Here is my sermon from Sunday. The text was Psalm 126:
Our Psalm today is part of a collection, extending from
Psalm 120 to 134, which are known collectively as the psalms of ascent or the
pilgrim songs. They are called that,
first because the superscription says “a song of ascents,” simple enough, but
also because it is believed that these psalms would be sung as people made
their pilgrimage to Jerusalem in order to be at the Temple for the celebration
of the most important Jewish holidays. Although nowadays as people make
pilgrimages, as they are about to do to the Santuario de Chimayo to be there
during Holy Week, people are just as likely to be listening to their iPods as
interacting with the people they are traveling with, once upon a time they
would spend their days talking or singing songs in order to pass the time. It is more than likely that as Jesus and his
disciples made their way to Jerusalem for the final time that, along with the
others they were probably traveling with, they sang these psalms in order to
not only pass the time but also to be connected with each other and with the
past and as a way to lift up their concerns and celebrations to God. These are traveling songs.
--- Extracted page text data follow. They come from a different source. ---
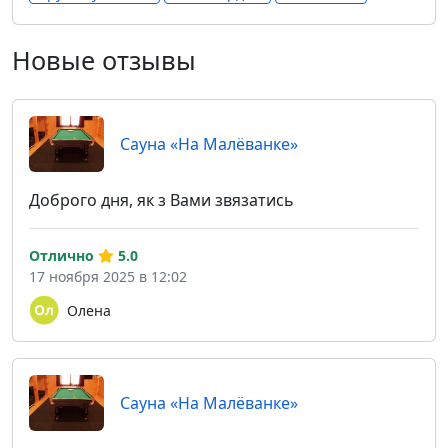
Новые отзывы
Сауна «На Малёванке»
Доброго дня, як з Вами звязатись
Отлично
5.0
17 ноября 2025 в 12:02
Олена
Сауна «На Малёванке»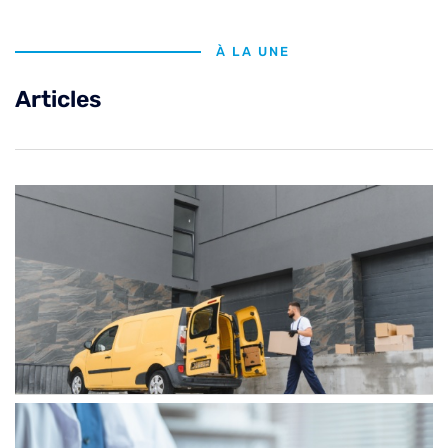
À LA UNE
Articles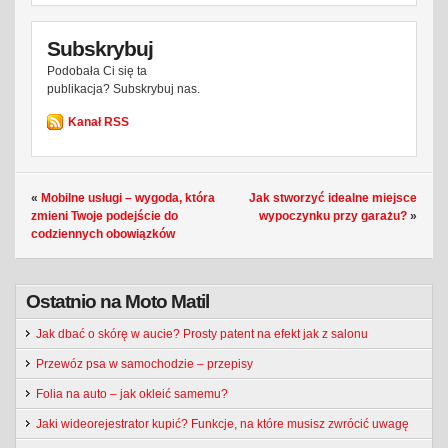
Subskrybuj
Podobała Ci się ta
publikacja? Subskrybuj nas.
Kanał RSS
«
Mobilne usługi – wygoda, która
Jak stworzyć idealne miejsce
zmieni Twoje podejście do
wypoczynku przy garażu?
»
codziennych obowiązków
Ostatnio na Moto Matil
Jak dbać o skórę w aucie? Prosty patent na efekt jak z salonu
Przewóz psa w samochodzie – przepisy
Folia na auto – jak okleić samemu?
Jaki wideorejestrator kupić? Funkcje, na które musisz zwrócić uwagę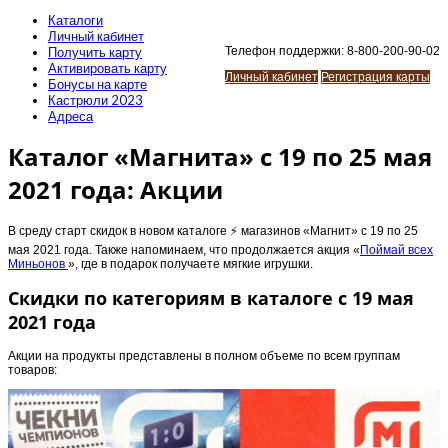
Каталоги
Личный кабинет
Получить карту
Телефон поддержки: 8-800-200-90-02
Активировать карту
Личный кабинет
Регистрация карты
Бонусы на карте
Кастрюли 2023
Адреса
Каталог «Магнита» с 19 по 25 мая
2021 года: Акции
В среду старт скидок в новом каталоге ⚡️ магазинов «Магнит» с 19 по 25
мая 2021 года. Также напоминаем, что продолжается акция «
Поймай всех
Миньонов
», где в подарок получаете мягкие игрушки.
Скидки по категориям в каталоге с 19 мая
2021 года
Акции на продукты представлены в полном объеме по всем группам
товаров: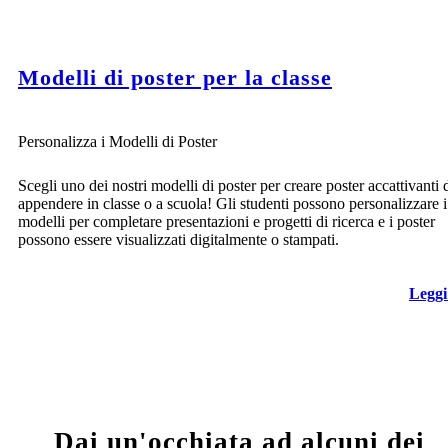
Modelli di poster per la classe
Personalizza i Modelli di Poster
Scegli uno dei nostri modelli di poster per creare poster accattivanti 
appendere in classe o a scuola! Gli studenti possono personalizzare i
modelli per completare presentazioni e progetti di ricerca e i poster
possono essere visualizzati digitalmente o stampati.
Leggi
Dai un'occhiata ad alcuni dei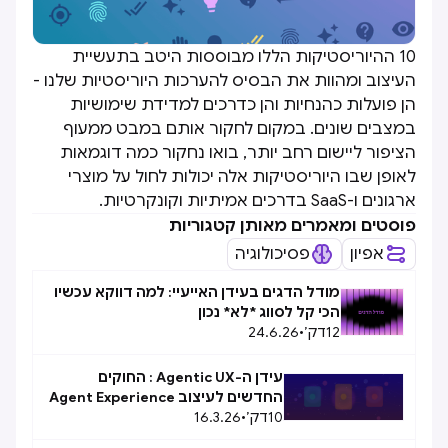
10 ההיוריסטיקות הללו מבוססות היטב בתעשיית
העיצוב ומהוות את הבסיס להערכות היוריסטיות שלנו -
הן פועלות כהנחיות והן כדרכים למדידת שימושיות
במצבים שונים. במקום לחקור אותם במבט ממעוף
הציפור ליישום רחב יותר, בואו נחקור כמה דוגמאות
לאופן שבו היוריסטיקות אלה יכולות לחול על מוצרי
ארגונים ו-SaaS בדרכים אמיתיות וקונקרטיות.
פוסטים ומאמרים מאותן קטגוריות
אפיון
פסיכולוגיה
מודל הדגים בעידן האייעיי: למה דווקא עכשיו
הכי קל לסווג *לא* נכון
12
דק׳
•
24.6.26
עידן ה-Agentic UX : החוקים
החדשים לעיצוב Agent Experience
10
(AX)
דק׳
•
16.3.26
Each of the psalms in this group is relatively short,
meaning they would be easier to remember, and a wide variety of themes and
types are represented. In addition, many
of the psalms talk about concerns of ordinary life, which are then juxtaposed
with those that talk about national concerns; they also switch between
individual and communal positions or references. Several scholars have even postulated that
they are in the order they are in because they follow the path of a pilgrimage
with psalm 120 beginning with those who live outside of Jerusalem, and hence
needing to make a pilgrimage, and ending with psalm 134, as a benediction, when
they are leaving and heading home.
But it is more than just these psalms that would have been
sung by Jewish people, it would have been all of them because the Psalms are
the song books of the ancient Israelites.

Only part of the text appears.